= Cheque clearing =

Process of exchanging a cheque for its funds

Cheque clearing (or check clearing in American English) or bank clearance is the process of moving cash (or its equivalent) from one bank, from which a cheque is drawn, to another bank, in which it was deposited. Clearance is usually accompanied by the movement of the cheque to the paying bank, either in the traditional physical paper form or digitally under a cheque truncation system. This process is called the clearing cycle and normally results in a credit to the account at the bank of deposit, and an equivalent debit to the account at the bank on which it was drawn, with a corresponding adjustment of accounts of the banks themselves. If there are not enough funds in the account when the cheque arrived at the issuing bank, the cheque would be returned as a dishonoured cheque.

== History ==

===England===
Cheques came into use in England in the 1600s. The person to whom the cheque was drawn (the "payee") could go to the drawer's bank ("the issuing bank") and present the cheque and receive payment. Before payment, the drawer's bank would check that the cheque was in order, e.g., that the signature was that of the drawer, that the date was valid, and that the cheque was properly set out. Alternatively, the payee could deposit the cheque with their own bank who would arrange for it to be presented to the issuing bank for payment.

Until around 1770, an informal exchange of cheques took place between London banks. Clerks of each bank visited all of the other banks to exchange cheques, whilst keeping a tally of balances between them until they settled with each other. Daily cheque clearings began around 1770 when the bank clerks met at the Six Bells, a tavern in Dove Court off Lombard Street in the City of London, to exchange all their cheques in one place and settle the balances in cash. The first organization for clearing cheques was the Bankers' Clearing House, established in London in the early 19th century. It was founded by Lubbock's Bank on Lombard Street in a single room where clerks for London banks met each day to exchange cheques and settle accounts. In 1832, Charles Babbage, who was a friend of a founder of the Clearing House, published a book on mass production, The Economy of Machinery and Manufactures, in which Babbage described how the Clearing House operated:

In a large room in Lombard Street, about 30 clerks from the several London bankers take their stations, in alphabetical order, at desks placed round the room; each having a small open box by his side, and the name of the firm to which he belongs in large characters on the wall above his head. From time to time other clerks from every [banking] house enter the room, and passing along, drop into the box the cheques due by that firm to the house from which this distributor is sent.

Beginning at 5 pm, a clerk for each debtor bank was called to go to a rostrum to pay in cash to the Inspector of the Clearing House the amount their bank owed to other banks on that day. After all of the debtor clerks had paid the Inspector, each clerk for the banks that were owed money went to the rostrum to collect the money owed to their bank. The total cash paid by the debtor banks equaled the total cash collected by the creditor banks. On the rare occasions when the total paid did not equal the total collected, other clerks working for the Inspector would examine the paper trail of documents so that the numerical errors could be found and corrected.

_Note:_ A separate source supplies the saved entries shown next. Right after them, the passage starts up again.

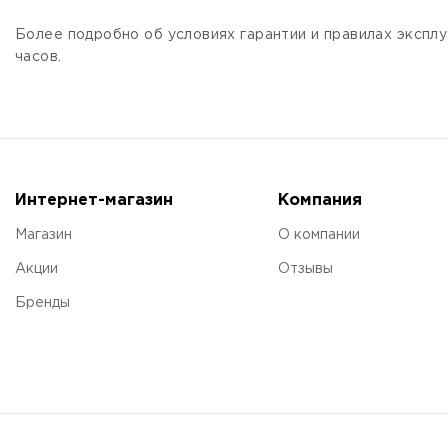
Более подробно об условиях гарантии и правилах эксплу
часов.
Интернет-магазин
Компания
Магазин
О компании
Акции
Отзывы
Бренды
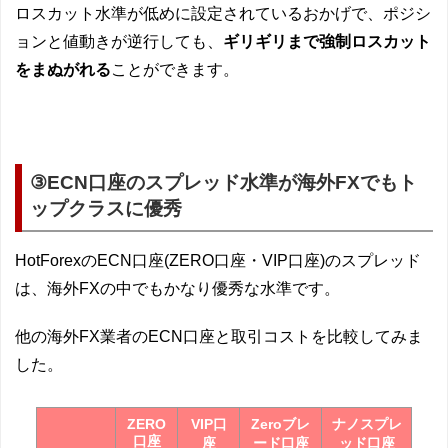
ロスカット水準が低めに設定されているおかげで、ポジシ
ョンと値動きが逆行しても、
ギリギリまで強制ロスカット
をまぬがれる
ことができます。
③ECN口座のスプレッド水準が海外FXでもト
ップクラスに優秀
HotForexのECN口座(ZERO口座・VIP口座)のスプレッド
は、海外FXの中でもかなり優秀な水準です。
他の海外FX業者のECN口座と取引コストを比較してみま
した。
ZERO
VIP口
Zeroブレ
ナノスプレ
口座
座
ード口座
ッド口座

The clearing operation is now operated by the Cheque and Credit Clearing Company, the United Kingdom's clearing house.

===United States===
The Suffolk Bank opened the first clearing house in 1818 in Boston, and one was incorporated in New York in 1850. A clearing house for bankers was opened in Philadelphia in 1858.

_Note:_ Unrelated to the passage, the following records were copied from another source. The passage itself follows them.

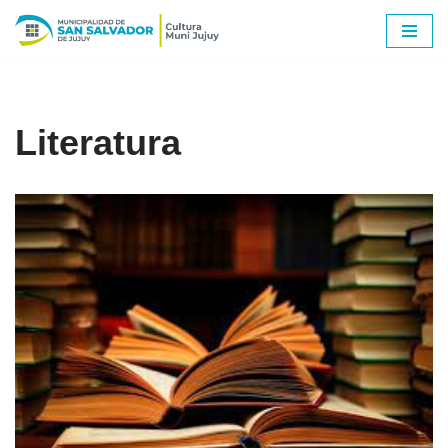
Ir
al
contenido
Literatura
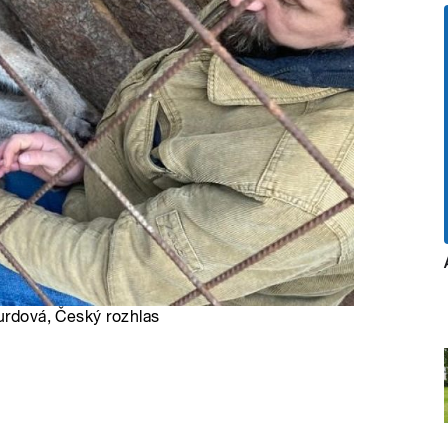
Burdová, Český rozhlas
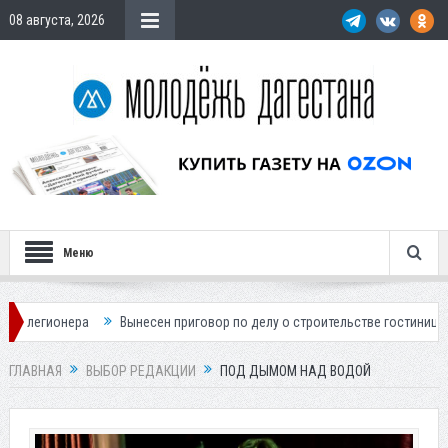
08 августа, 2026
Меню
Вынесен приговор по делу о строительстве гостиницы у Ханагского водо
ГЛАВНАЯ
ВЫБОР РЕДАКЦИИ
ПОД ДЫМОМ НАД ВОДОЙ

The Americans improved on the British check clearing system and opened a bankers' clearing house, the Clearing House Association, in the Bank of New York on Wall Street, New York in 1853. Instead of the slow London procedure in which each bank clerk, one at a time, stepped up to an inspector's rostrum, in the New York procedure, two bank clerks from each bank all worked simultaneously. One clerk from each bank sat inside a long oval table, while the second clerk from each bank stood outside the table facing the other clerk from the same bank. Each of the outside clerks carried a file box. When the manager signalled, all of the outside clerks stepped one position to the left, to face the next seated clerks and would then hand over the cheques drawn on the bank of the seated clerk who they were now facing. The inside clerk, in turn, would pay the outside clerk for those cheques in cash. Thus, several such transactions could be conducted simultaneously, across the oval table. After about six minutes of the procedure, the clerks would have completed all their assigned transactions and were back to their starting locations, and holding exactly the amount of cash their papers said they should be holding. Clerks were fined if they made errors, and the amount of the fine increased rapidly as time passed.

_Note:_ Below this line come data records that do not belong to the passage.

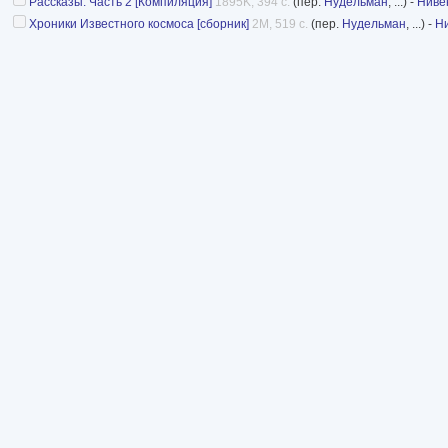
Рассказы. Часть 2 [Компиляция]
1895K, 394 с.
(пер.
Нудельман
, ...) -
Ниве
Хроники Известного космоса [сборник]
2M, 519 с.
(пер.
Нудельман
, ...) -
Н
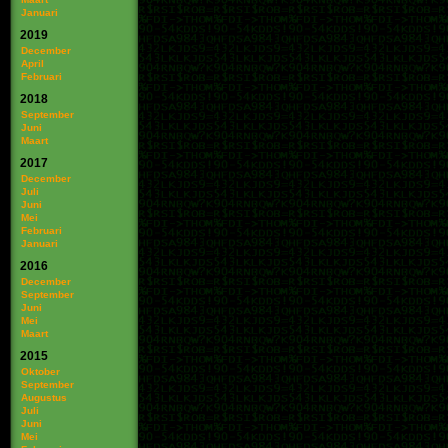
Januari
2019
December
April
Februari
2018
September
Juni
Maart
2017
December
Juli
Juni
Mei
Februari
Januari
2016
December
September
Juni
Mei
Maart
2015
Oktober
September
Augustus
Juli
Juni
Mei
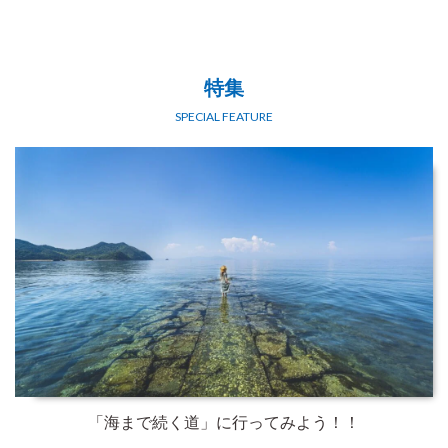
特集
SPECIAL FEATURE
「海まで続く道」に行ってみよう！！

The Federal Reserve System check clearing system was established in the United States in 1913 to act as a central, well-capitalized clearing house. The objective was to prevent the occasional panics, where banks would refuse to accept cheques drawn on banks whose solvency was uncertain. The Federal Reserve can physically accept and transport cheques.

==Operation==
When a bank customer deposits a cheque, which may be drawn on any bank, the bank would credit the depositor's account with the amount of the cheque. However, the amount so credited is "not available" to the depositor until the cheque has been cleared by the paying bank.

For cheques drawn on a customer of the same bank, the bank would, usually on the next business day, ensure that the cheque is in order and debit the account of the drawer, and the cheque would be taken to have been cleared. A cheque is not in order if, for example, the date is invalid, the drawer's signature is not like the one held by the bank, the wrong number of signatories have signed the cheque, etc. There must also be sufficient cleared funds in the account before the drawer's account is debited.

Cheques drawn on another bank (termed "the issuing bank" or "paying bank") need to be "presented" to the other bank before the deposit bank receives payment to cover the amount credited to the depositor's account. In the absence of the paying bank notifying the deposit bank of the "special clearance" of the cheque, for example, following a request from the deposit bank, the funds become available after the passing of an agreed "clearance period", commonly three business days, when the depositor's account is described as comprising "cleared funds".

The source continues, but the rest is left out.